Dans la foulée, il n’est pas dénué de sens de relier la systématisation de la demande de garantie pour l’octroi d’un prêt bancaire au caractère de certains projets ficelés par les TPME. Au-delà de la pertinence du projet de l’entreprise, il est difficile de contester que les établissements bancaires sont plus enclins à soutenir les secteurs qui ont le vent en poupe, avec un niveau de créances en souffrance relativement faible.
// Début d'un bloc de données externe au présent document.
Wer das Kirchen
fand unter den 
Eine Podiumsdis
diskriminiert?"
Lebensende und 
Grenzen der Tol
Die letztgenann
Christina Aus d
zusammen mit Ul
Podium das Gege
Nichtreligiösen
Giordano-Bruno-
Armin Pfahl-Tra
En définitive, l’essor de l’activité des entreprises marocaines est étroitement lié à leur capacité à concevoir des projets fiables, susceptibles d’intéresser au premier chef les établissements bancaires.
Paroles de pro
Mamoun Bouhdoud,
ministre délégué chargé des Petites entreprises et de l'Intégration du secteur informel
«A l’évidence, l’accès des entreprises au financement est quelque part lié à leur capacité de ficeler des projets bien structurés capables d’attirer les acteurs financiers. Toutefois, je reste convaincu que le rôle de l’Etat est de créer un environnement des affaires propice à l’entrepreneuriat. Pour schématiser l’importance du rôle des pouvoirs publics, il est à noter qu’un mauvais entrepreneur a des chances de réussir si l’environnement des affaires est favorable. A l’inverse, un très bon opérateur économique risque d’échouer dans un environnement particulièrement hostile au business. L’autre aspect fondamental à mes yeux est qu’il est important de donner la chance aux opérateurs économiques, qui connaissent des échecs durant leur parcours. En cela, le statut de l’autoentrepreneur interdit aux institutions financières de saisir les biens de l’autoentrepreneur en cas de cessation d’activité ou d’incapacité de remboursement des crédits. Par ailleurs, un opérateur économique qui compte sur l’aide de l’Etat pour réussir, a peu de chances d’atteindre son but. A mon sens, il est plus judicieux d’être un entrepreneur d’opportunités pour faire prospérer son activité.
Infos pratiques
La CGEM promeut la médiation sociale
Le patronat marocain, par le truchement de sa Commission emploi et relations sociales épaulée par le Bureau international du travail (BIT), a publié récemment un guide ayant trait à la médiation sociale et aux modes de règlement des conflits collectifs pouvant affecter le fonctionnement des entreprises. Cette initiative est à relier à la hausse substantielle des grèves. D’après les chiffres récents, le nombre de grèves déclenchées a atteint, en 2015, près de 265 mouvements. Ce qui correspond à 267.656 journées de travail perdues. Cette situation pénalisante génère un manque à gagner important pour l’économie, qui éprouve des difficultés à engendrer suffisamment de croissance à même de créer des postes de travail décents pour les 600.000 jeunes arrivant sur le marché du travail chaque année. Notons que ce nouveau guide qui fait la promotion du dispositif de médiation sociale, est un moyen adéquat de prévention et de résolution des conflits. Pour rappel, en 2012, l’initiative s’est concrétisée par la signature d’accords entre le patronat et les cinq syndicats les plus représentatifs. Dans la foulée, soulignons que le Code du travail a institutionnalisé deux modes de règlement des conflits collectifs, qui sont la conciliation et l’arbitrage, susceptibles d’être complétés par des dispositifs conventionnels de règlement des litiges initiés par les partenaires sociaux.